We got a tiny feel for the chefs' personalities, and I remember Morgan winking a lot, and Zac, covered in his now-famous disco dust from head to toe, whimsically blowing the stuff all over his plates. He's so cute it didn't instantly strike me as grody, but Mr. Chocolate was not amused. And once he expressed his extreme displeasure, it sank in that Zac's dust distribution might as well have been sneezing.

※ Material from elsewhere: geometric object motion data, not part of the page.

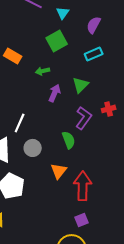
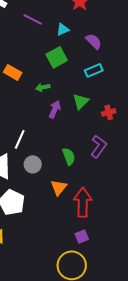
cyan triangle: (63, 13) -> (63, 29), turned 32
purple semicircle: (94, 25) -> (94, 41), turned 108
red cross: (109, 109) -> (109, 112), moved
purple L-shape: (84, 118) -> (99, 146), moved

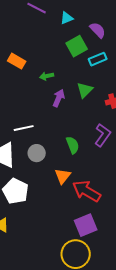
green square: (57, 57) -> (77, 46), moved
white line: (20, 139) -> (24, 128), turned 54
red arrow: (83, 202) -> (87, 191), turned -60
purple square: (82, 236) -> (86, 225), size x1.6

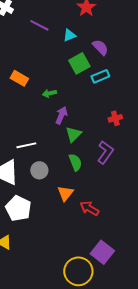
green triangle: (85, 90) -> (73, 134), moved
red arrow: (87, 191) -> (89, 208), size x0.7
purple square: (86, 225) -> (102, 252), moved, turned -30

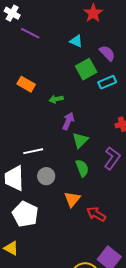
purple line: (39, 25) -> (30, 33), moved
cyan triangle: (69, 35) -> (76, 41), turned 48

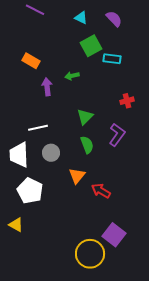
purple semicircle: (107, 53) -> (114, 19), moved
cyan rectangle: (107, 82) -> (112, 59), turned 30
green arrow: (56, 99) -> (72, 76), moved
purple arrow: (68, 121) -> (47, 87), moved, turned -30

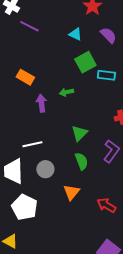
red arrow: (101, 191) -> (106, 205), moved

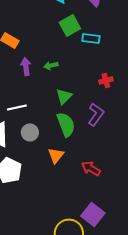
green arrow: (66, 92) -> (51, 65), moved
green semicircle: (81, 161) -> (66, 124), size x1.4

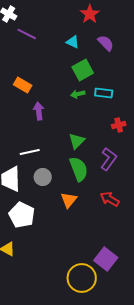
cyan rectangle: (91, 38) -> (104, 93), moved
green arrow: (51, 65) -> (78, 94), moved
red arrow: (91, 168) -> (110, 199), moved

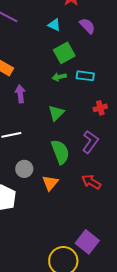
green triangle: (77, 141) -> (56, 113), moved
gray circle: (43, 177) -> (24, 169), moved

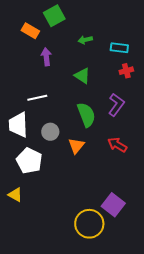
green square: (64, 53) -> (54, 16), moved
cyan rectangle: (85, 76) -> (119, 48), moved
green triangle: (56, 113) -> (82, 76), turned -42

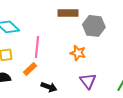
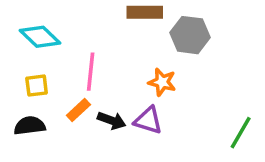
purple triangle: (88, 81) -> (148, 120), moved, turned -36
black arrow: (49, 87) -> (112, 120), moved

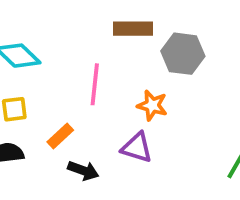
pink line: (91, 72) -> (95, 84), moved
black arrow: (112, 120) -> (83, 171), moved

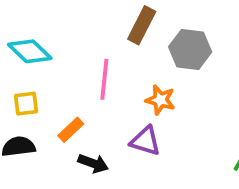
brown rectangle: (133, 29) -> (142, 25), turned -63

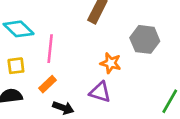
gray hexagon: (190, 49) -> (145, 39), moved
pink line: (104, 79) -> (50, 49), moved

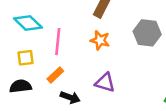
orange star: (111, 63) -> (100, 40), moved

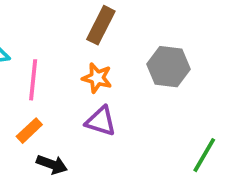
purple triangle: (105, 83) -> (101, 121), moved

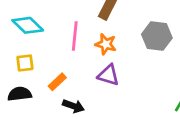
pink line: (33, 80) -> (75, 36), moved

Each of the desserts had its merits, of course. Eric's brownie was masterfully moist and dense, like a good brownie should be, and it had a really nice spice to it. I think he chose a brownie because hey, for many, many people, brownies are chocolate at its best and most decadent. Actually, typing this, I wish that brownie would appear beside my keyboard. But I digress. Once you compared Eric's brownie to some of the more complicated and nuanced desserts, had he really done enough to win? Then again, Morgan was so eager to impress us, and to not feel like he could have done more, that he ended up doing too much. That gelatinous cube he called milk chocolate flan that he hoped Johnny wouldn't notice had separated (really, Morgan, really?) had nothing to do with the rest of his plate, and it just kind of sat there quivering like a weird alien about to breathe its last. So, finding the sweet spot (ugh, really, Dannielle, really?) of easy simplicity, masterful complexity, and just the right flavors is tough.
Ultimately, Zac, Heather H. and Seth hit it just right. Their dishes were surprising and left you wanting more, even after you'd already had twelve desserts. By the way, even if you just take a bite or two of twelve desserts, your heart beats so fast you might feel like an alligator is chomping through your ribcage. And yes, by "you," I mean "me."